Ask ChatGPT how many times the letter 'r' appears in the word 'strawberry' and there is a reasonable chance it will confidently answer two. The correct answer is three. This is not a bug that OpenAI forgot to fix; it is a window into the alien cognition of large language models, and understanding it clarifies both their remarkable capabilities and their hard limits.

The strawberry problem became a minor internet sensation when users discovered that frontier AI systems—capable of passing bar exams and writing functional code—stumbled over a task a six-year-old handles easily. The failure seems absurd until you understand that these models do not see words the way humans do. They see tokens.

The tokenisation layer

Before any large language model processes your input, a tokeniser breaks your text into chunks. These chunks are not letters, not syllables, not even whole words—they are statistical fragments derived from training data. The word 'strawberry' might become something like 'straw' + 'berry' or 'str' + 'awberry' depending on the tokeniser's vocabulary. Once this split happens, the original character-level structure is lost. The model operates on these tokens the way you might operate on Lego bricks without remembering the plastic molecules inside them.

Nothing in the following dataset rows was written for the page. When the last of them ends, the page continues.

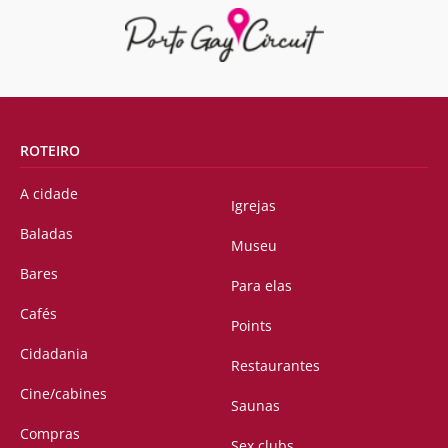
ROTEIRO
A cidade
Igrejas
Baladas
Museu
Bares
Para elas
Cafés
Points
Cidadania
Restaurantes
Cine/cabines
Saunas
Compras
Sex clubs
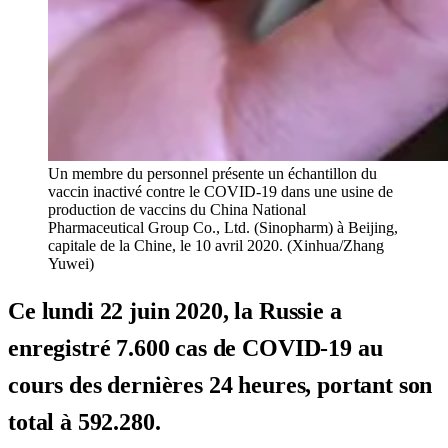
Un membre du personnel présente un échantillon du
vaccin inactivé contre le COVID-19 dans une usine de
production de vaccins du China National
Pharmaceutical Group Co., Ltd. (Sinopharm) à Beijing,
capitale de la Chine, le 10 avril 2020. (Xinhua/Zhang
Yuwei)
Ce lundi 22 juin 2020, la Russie a
enregistré 7.600 cas de COVID-19 au
cours des dernières 24 heures, portant son
total à 592.280.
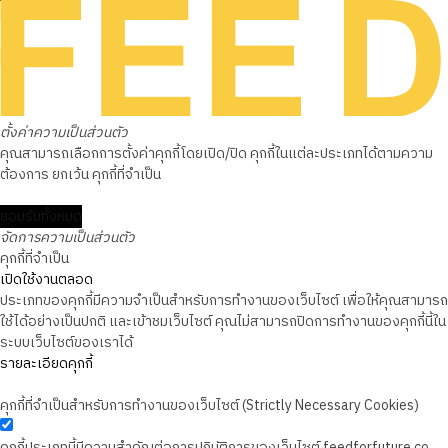
ตั้งค่าความเป็นส่วนตัว
คุณสามารถเลือกการตั้งค่าคุกกี้โดยเปิด/ปิด คุกกี้ในแต่ละประเภทได้ตามความ
ต้องการ ยกเว้น คุกกี้ที่จำเป็น
ยอมรับทั้งหมด
จัดการความเป็นส่วนตัว
คุกกี้ที่จำเป็น
เปิดใช้งานตลอด
ประเภทของคุกกี้มีความจำเป็นสำหรับการทำงานของเว็บไซต์ เพื่อให้คุณสามารถ
ใช้ได้อย่างเป็นปกติ และเข้าชมเว็บไซต์ คุณไม่สามารถปิดการทำงานของคุกกี้นี้ใน
ระบบเว็บไซต์ของเราได้
รายละเอียดคุกกี้
คุกกี้ที่จำเป็นสำหรับการทำงานของเว็บไซต์ (Strictly Necessary Cookies)
คุกกี้ประเภทนี้มีความสำคัญต่อการปฏิบัติการของเว็บไซต์ feedforfuture.co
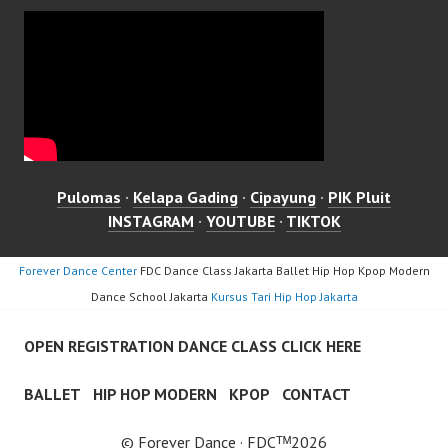
Pulomas
·
Kelapa Gading
·
Cipayung
·
PIK Pluit
INSTAGRAM
·
YOUTUBE
·
TIKTOK
Forever Dance Center
FDC Dance Class Jakarta Ballet Hip Hop Kpop Modern
Dance School Jakarta
Kursus Tari Hip Hop Jakarta
OPEN REGISTRATION DANCE CLASS CLICK HERE
BALLET
HIP HOP MODERN
KPOP
CONTACT
© Forever Dance · FDCᵀᴹ2026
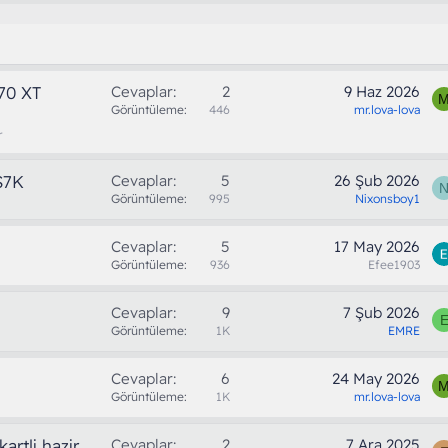
70 XT
Cevaplar
2
9 Haz 2026
Görüntüleme
446
mr.lova-lova
r
 S7K
Cevaplar
5
26 Şub 2026
Görüntüleme
995
Nixonsboy1
Cevaplar
5
17 May 2026
Görüntüleme
936
Efee1903
Cevaplar
9
7 Şub 2026
Görüntüleme
1K
EMRE
Cevaplar
6
24 May 2026
Görüntüleme
1K
mr.lova-lova
artli hazir
Cevaplar
2
7 Ara 2025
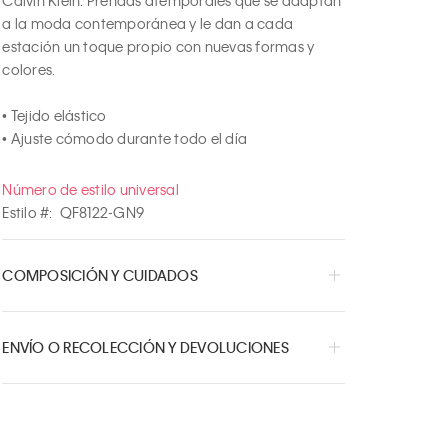
a la moda contemporánea y le dan a cada 
estación un toque propio con nuevas formas y 
colores.

• Tejido elástico

• Ajuste cómodo durante todo el día
Número de estilo universal
Estilo #:
QF8122-GN9
COMPOSICIÓN Y CUIDADOS
ENVÍO O RECOLECCIÓN Y DEVOLUCIONES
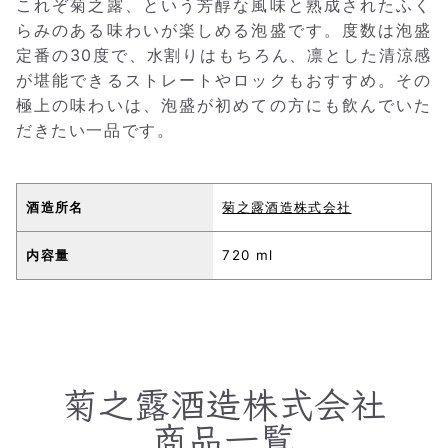
これぞ菊之露、という芳醇な風味と熟成されたふく
らみのある味わいが楽しめる泡盛です。度数は泡盛
定番の30度で、水割りはもちろん、凛とした清涼感
が堪能できるストレートやロックもおすすめ。その
極上の味わいは、泡盛が初めての方にも飲んでいた
だきたい一品です。
酒造所名
菊之露酒造株式会社
内容量
720 ml
菊之露酒造株式会社
商品一覧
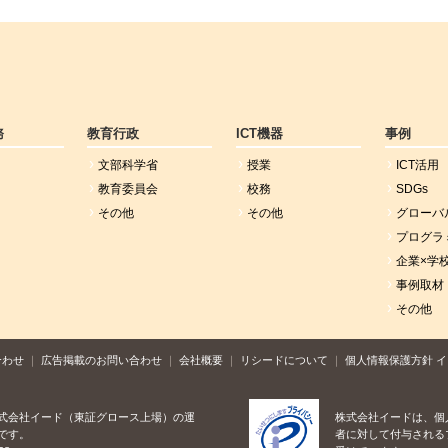
務
教育行政
ICT機器
事例
文部科学省
授業
ICT活用
教育委員会
校務
SDGs
その他
その他
グローバ
プログラ
企業×学
事例取材
その他
合わせ
広告掲載のお問い合わせ
会社概要
リシードについて
個人情報保護方針
イ
式会社イード（東証グロース上場）の運
株式会社イードは、個
です。
者に対して付与される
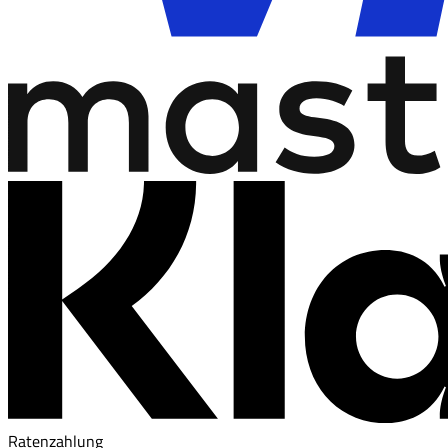
Ratenzahlung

This design is not an oversight. Processing text character-by-character would be computationally ruinous at scale. Tokenisation compresses language into manageable units, enabling models to handle long documents and complex reasoning. The tradeoff is that certain low-level information—exact letter counts, precise character positions, visual spelling patterns—becomes opaque.

Why this matters beyond party tricks

The strawberry problem is funny, but the underlying architecture has serious implications. Models struggle with tasks that seem trivial to humans but require character-level awareness: generating text that fits exact character limits, reliably producing acronyms, counting syllables for poetry, or verifying that a password meets specific formatting rules. These failures are not random; they are systematic consequences of the tokenisation layer.

More subtly, the gap between human and model perception creates trust problems. When a system writes eloquent prose about quantum mechanics but cannot count to three in a word, users reasonably wonder what else it might be confidently wrong about. The failure mode is invisible—there is no error message, just a plausible-sounding incorrect answer delivered with the same fluency as correct ones.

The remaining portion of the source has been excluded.